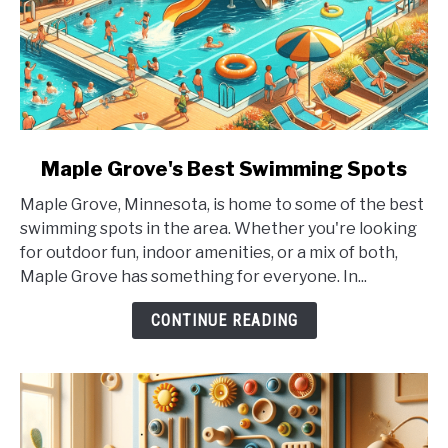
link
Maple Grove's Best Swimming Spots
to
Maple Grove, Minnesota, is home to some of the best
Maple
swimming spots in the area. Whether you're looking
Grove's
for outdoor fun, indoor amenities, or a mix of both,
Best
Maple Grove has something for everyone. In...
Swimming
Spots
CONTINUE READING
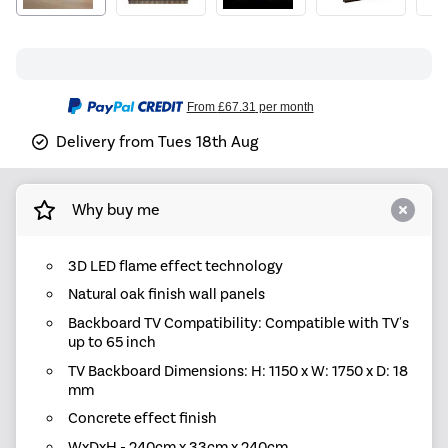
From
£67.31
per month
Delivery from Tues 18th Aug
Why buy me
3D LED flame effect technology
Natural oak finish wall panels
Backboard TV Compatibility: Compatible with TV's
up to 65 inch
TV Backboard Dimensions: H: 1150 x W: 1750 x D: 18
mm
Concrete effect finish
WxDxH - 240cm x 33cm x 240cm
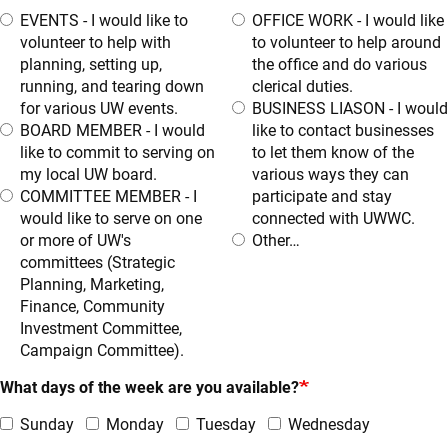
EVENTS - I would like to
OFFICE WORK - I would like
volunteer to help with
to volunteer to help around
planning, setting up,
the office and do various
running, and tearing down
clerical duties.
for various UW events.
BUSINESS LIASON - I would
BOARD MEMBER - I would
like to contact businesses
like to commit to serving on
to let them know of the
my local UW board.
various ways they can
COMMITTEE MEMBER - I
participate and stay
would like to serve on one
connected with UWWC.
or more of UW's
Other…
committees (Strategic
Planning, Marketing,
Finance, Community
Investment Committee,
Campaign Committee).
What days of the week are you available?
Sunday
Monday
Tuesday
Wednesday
* * *
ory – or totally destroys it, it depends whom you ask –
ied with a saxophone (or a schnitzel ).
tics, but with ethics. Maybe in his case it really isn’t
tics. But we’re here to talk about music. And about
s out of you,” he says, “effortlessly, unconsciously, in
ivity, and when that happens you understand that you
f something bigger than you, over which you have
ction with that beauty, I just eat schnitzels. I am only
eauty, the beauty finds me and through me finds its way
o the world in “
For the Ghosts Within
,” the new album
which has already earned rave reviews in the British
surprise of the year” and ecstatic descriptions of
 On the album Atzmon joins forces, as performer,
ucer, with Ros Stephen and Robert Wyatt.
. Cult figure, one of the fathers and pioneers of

Work item
The response should hold exactly the lines starting at the line with "eauty, the beauty" and ending at the line with "ucer, with Ros Stephen and Robert Wyatt.", and no other line of the material above.

Worked solution
eauty, the beauty finds me and through me finds its way
o the world in “
For the Ghosts Within
,” the new album
which has already earned rave reviews in the British
surprise of the year” and ecstatic descriptions of
 On the album Atzmon joins forces, as performer,
ucer, with Ros Stephen and Robert Wyatt.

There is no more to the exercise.